* **The problem**
Copy each entry below exactly as it appears.

* **Data**
______

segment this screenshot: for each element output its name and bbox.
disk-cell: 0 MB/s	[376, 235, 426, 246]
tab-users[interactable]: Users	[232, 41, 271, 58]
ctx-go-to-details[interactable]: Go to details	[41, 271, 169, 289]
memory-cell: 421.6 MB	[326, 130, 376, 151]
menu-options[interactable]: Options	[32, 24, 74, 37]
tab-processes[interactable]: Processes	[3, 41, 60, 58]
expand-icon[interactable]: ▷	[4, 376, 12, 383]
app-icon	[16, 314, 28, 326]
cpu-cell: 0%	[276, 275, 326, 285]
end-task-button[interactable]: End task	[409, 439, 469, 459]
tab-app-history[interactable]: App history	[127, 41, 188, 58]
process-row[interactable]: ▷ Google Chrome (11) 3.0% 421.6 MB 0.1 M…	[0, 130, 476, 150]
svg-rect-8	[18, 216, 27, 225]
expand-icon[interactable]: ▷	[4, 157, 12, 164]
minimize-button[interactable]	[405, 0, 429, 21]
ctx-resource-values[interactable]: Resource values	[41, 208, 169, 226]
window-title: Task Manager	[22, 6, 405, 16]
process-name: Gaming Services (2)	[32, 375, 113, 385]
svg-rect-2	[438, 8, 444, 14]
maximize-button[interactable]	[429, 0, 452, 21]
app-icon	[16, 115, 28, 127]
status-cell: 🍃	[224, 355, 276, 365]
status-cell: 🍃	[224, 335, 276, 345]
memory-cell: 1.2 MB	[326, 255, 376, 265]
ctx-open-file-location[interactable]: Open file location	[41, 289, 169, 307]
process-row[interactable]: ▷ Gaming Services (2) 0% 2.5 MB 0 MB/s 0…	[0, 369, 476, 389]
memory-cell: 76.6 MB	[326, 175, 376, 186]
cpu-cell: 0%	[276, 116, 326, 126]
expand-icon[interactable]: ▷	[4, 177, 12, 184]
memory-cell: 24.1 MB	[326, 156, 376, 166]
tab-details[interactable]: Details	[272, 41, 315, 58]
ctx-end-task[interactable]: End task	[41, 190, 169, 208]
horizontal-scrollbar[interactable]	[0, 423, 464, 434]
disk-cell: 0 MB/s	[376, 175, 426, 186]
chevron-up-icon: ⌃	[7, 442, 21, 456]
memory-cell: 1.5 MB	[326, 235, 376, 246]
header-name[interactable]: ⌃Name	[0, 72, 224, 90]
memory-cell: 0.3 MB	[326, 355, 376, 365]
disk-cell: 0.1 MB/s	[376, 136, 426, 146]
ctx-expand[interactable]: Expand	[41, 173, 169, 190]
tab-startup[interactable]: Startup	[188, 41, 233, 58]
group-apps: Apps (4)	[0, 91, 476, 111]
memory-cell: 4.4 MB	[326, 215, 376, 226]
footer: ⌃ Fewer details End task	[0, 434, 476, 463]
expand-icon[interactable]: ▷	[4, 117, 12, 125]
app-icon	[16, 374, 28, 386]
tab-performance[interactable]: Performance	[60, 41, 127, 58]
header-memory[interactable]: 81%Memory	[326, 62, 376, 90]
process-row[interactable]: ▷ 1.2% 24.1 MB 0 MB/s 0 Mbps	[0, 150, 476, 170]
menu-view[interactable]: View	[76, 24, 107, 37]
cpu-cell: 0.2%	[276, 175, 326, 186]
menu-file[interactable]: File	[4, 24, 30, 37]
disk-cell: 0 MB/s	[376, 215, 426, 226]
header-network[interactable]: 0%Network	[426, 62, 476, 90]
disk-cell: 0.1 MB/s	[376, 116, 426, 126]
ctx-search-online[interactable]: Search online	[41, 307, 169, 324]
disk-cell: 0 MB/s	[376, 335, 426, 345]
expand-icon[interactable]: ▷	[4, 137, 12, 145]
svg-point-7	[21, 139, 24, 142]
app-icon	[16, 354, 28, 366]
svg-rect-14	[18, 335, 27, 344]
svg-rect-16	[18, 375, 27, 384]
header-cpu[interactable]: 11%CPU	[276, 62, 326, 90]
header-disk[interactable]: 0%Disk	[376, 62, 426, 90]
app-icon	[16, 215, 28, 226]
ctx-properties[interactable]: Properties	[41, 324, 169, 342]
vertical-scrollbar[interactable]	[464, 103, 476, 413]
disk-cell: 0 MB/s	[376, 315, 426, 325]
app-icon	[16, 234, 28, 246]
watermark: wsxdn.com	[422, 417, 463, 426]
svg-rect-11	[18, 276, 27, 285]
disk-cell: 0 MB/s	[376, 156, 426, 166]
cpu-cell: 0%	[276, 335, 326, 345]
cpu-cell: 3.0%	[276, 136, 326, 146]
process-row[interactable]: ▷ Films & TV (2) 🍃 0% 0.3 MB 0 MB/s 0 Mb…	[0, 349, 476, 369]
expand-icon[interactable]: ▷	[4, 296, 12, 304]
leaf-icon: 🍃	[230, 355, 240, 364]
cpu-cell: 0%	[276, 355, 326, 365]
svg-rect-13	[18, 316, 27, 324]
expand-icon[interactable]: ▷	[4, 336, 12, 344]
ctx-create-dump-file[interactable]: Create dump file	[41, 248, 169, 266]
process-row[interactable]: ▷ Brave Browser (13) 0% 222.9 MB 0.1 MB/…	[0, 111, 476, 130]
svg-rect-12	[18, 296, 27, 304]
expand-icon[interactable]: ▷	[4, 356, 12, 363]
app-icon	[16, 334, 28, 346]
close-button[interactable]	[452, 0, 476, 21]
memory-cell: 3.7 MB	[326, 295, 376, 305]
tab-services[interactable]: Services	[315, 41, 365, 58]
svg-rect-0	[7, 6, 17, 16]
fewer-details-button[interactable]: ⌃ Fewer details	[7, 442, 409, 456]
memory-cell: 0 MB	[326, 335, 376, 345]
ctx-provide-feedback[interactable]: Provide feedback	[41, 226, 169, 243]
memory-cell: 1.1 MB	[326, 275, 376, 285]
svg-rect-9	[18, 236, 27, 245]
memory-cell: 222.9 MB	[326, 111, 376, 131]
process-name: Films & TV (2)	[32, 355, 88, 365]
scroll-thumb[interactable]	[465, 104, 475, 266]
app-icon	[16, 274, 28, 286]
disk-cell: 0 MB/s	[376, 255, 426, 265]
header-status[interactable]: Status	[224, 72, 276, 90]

______

* **Task response**
segment this screenshot: for each element output its name and bbox.
disk-cell: 0 MB/s	[376, 235, 426, 246]
tab-users[interactable]: Users	[232, 41, 271, 58]
ctx-go-to-details[interactable]: Go to details	[41, 271, 169, 289]
memory-cell: 421.6 MB	[326, 130, 376, 151]
menu-options[interactable]: Options	[32, 24, 74, 37]
tab-processes[interactable]: Processes	[3, 41, 60, 58]
expand-icon[interactable]: ▷	[4, 376, 12, 383]
app-icon	[16, 314, 28, 326]
cpu-cell: 0%	[276, 275, 326, 285]
end-task-button[interactable]: End task	[409, 439, 469, 459]
tab-app-history[interactable]: App history	[127, 41, 188, 58]
process-row[interactable]: ▷ Google Chrome (11) 3.0% 421.6 MB 0.1 M…	[0, 130, 476, 150]
svg-rect-8	[18, 216, 27, 225]
expand-icon[interactable]: ▷	[4, 157, 12, 164]
minimize-button[interactable]	[405, 0, 429, 21]
ctx-resource-values[interactable]: Resource values	[41, 208, 169, 226]
window-title: Task Manager	[22, 6, 405, 16]
process-name: Gaming Services (2)	[32, 375, 113, 385]
svg-rect-2	[438, 8, 444, 14]
maximize-button[interactable]	[429, 0, 452, 21]
app-icon	[16, 115, 28, 127]
status-cell: 🍃	[224, 355, 276, 365]
status-cell: 🍃	[224, 335, 276, 345]
memory-cell: 1.2 MB	[326, 255, 376, 265]
ctx-open-file-location[interactable]: Open file location	[41, 289, 169, 307]
process-row[interactable]: ▷ Gaming Services (2) 0% 2.5 MB 0 MB/s 0…	[0, 369, 476, 389]
memory-cell: 76.6 MB	[326, 175, 376, 186]
cpu-cell: 0%	[276, 116, 326, 126]
expand-icon[interactable]: ▷	[4, 177, 12, 184]
memory-cell: 24.1 MB	[326, 156, 376, 166]
tab-details[interactable]: Details	[272, 41, 315, 58]
ctx-end-task[interactable]: End task	[41, 190, 169, 208]
horizontal-scrollbar[interactable]	[0, 423, 464, 434]
disk-cell: 0 MB/s	[376, 175, 426, 186]
chevron-up-icon: ⌃	[7, 442, 21, 456]
memory-cell: 1.5 MB	[326, 235, 376, 246]
header-name[interactable]: ⌃Name	[0, 72, 224, 90]
memory-cell: 0.3 MB	[326, 355, 376, 365]
disk-cell: 0.1 MB/s	[376, 136, 426, 146]
ctx-expand[interactable]: Expand	[41, 173, 169, 190]
tab-startup[interactable]: Startup	[188, 41, 233, 58]
group-apps: Apps (4)	[0, 91, 476, 111]
memory-cell: 4.4 MB	[326, 215, 376, 226]
footer: ⌃ Fewer details End task	[0, 434, 476, 463]
expand-icon[interactable]: ▷	[4, 117, 12, 125]
app-icon	[16, 374, 28, 386]
tab-performance[interactable]: Performance	[60, 41, 127, 58]
header-memory[interactable]: 81%Memory	[326, 62, 376, 90]
process-row[interactable]: ▷ 1.2% 24.1 MB 0 MB/s 0 Mbps	[0, 150, 476, 170]
menu-view[interactable]: View	[76, 24, 107, 37]
cpu-cell: 0.2%	[276, 175, 326, 186]
menu-file[interactable]: File	[4, 24, 30, 37]
disk-cell: 0 MB/s	[376, 215, 426, 226]
header-network[interactable]: 0%Network	[426, 62, 476, 90]
disk-cell: 0.1 MB/s	[376, 116, 426, 126]
ctx-search-online[interactable]: Search online	[41, 307, 169, 324]
disk-cell: 0 MB/s	[376, 335, 426, 345]
expand-icon[interactable]: ▷	[4, 137, 12, 145]
svg-point-7	[21, 139, 24, 142]
app-icon	[16, 354, 28, 366]
svg-rect-14	[18, 335, 27, 344]
svg-rect-16	[18, 375, 27, 384]
header-cpu[interactable]: 11%CPU	[276, 62, 326, 90]
header-disk[interactable]: 0%Disk	[376, 62, 426, 90]
app-icon	[16, 215, 28, 226]
ctx-properties[interactable]: Properties	[41, 324, 169, 342]
vertical-scrollbar[interactable]	[464, 103, 476, 413]
disk-cell: 0 MB/s	[376, 315, 426, 325]
app-icon	[16, 234, 28, 246]
watermark: wsxdn.com	[422, 417, 463, 426]
svg-rect-11	[18, 276, 27, 285]
disk-cell: 0 MB/s	[376, 156, 426, 166]
cpu-cell: 0%	[276, 335, 326, 345]
cpu-cell: 3.0%	[276, 136, 326, 146]
process-row[interactable]: ▷ Films & TV (2) 🍃 0% 0.3 MB 0 MB/s 0 Mb…	[0, 349, 476, 369]
expand-icon[interactable]: ▷	[4, 296, 12, 304]
leaf-icon: 🍃	[230, 355, 240, 364]
cpu-cell: 0%	[276, 355, 326, 365]
svg-rect-13	[18, 316, 27, 324]
expand-icon[interactable]: ▷	[4, 336, 12, 344]
ctx-create-dump-file[interactable]: Create dump file	[41, 248, 169, 266]
process-row[interactable]: ▷ Brave Browser (13) 0% 222.9 MB 0.1 MB/…	[0, 111, 476, 130]
svg-rect-12	[18, 296, 27, 304]
expand-icon[interactable]: ▷	[4, 356, 12, 363]
app-icon	[16, 334, 28, 346]
close-button[interactable]	[452, 0, 476, 21]
memory-cell: 3.7 MB	[326, 295, 376, 305]
tab-services[interactable]: Services	[315, 41, 365, 58]
svg-rect-0	[7, 6, 17, 16]
fewer-details-button[interactable]: ⌃ Fewer details	[7, 442, 409, 456]
memory-cell: 0 MB	[326, 335, 376, 345]
ctx-provide-feedback[interactable]: Provide feedback	[41, 226, 169, 243]
memory-cell: 1.1 MB	[326, 275, 376, 285]
svg-rect-9	[18, 236, 27, 245]
memory-cell: 222.9 MB	[326, 111, 376, 131]
process-name: Films & TV (2)	[32, 355, 88, 365]
scroll-thumb[interactable]	[465, 104, 475, 266]
app-icon	[16, 274, 28, 286]
disk-cell: 0 MB/s	[376, 255, 426, 265]
header-status[interactable]: Status	[224, 72, 276, 90]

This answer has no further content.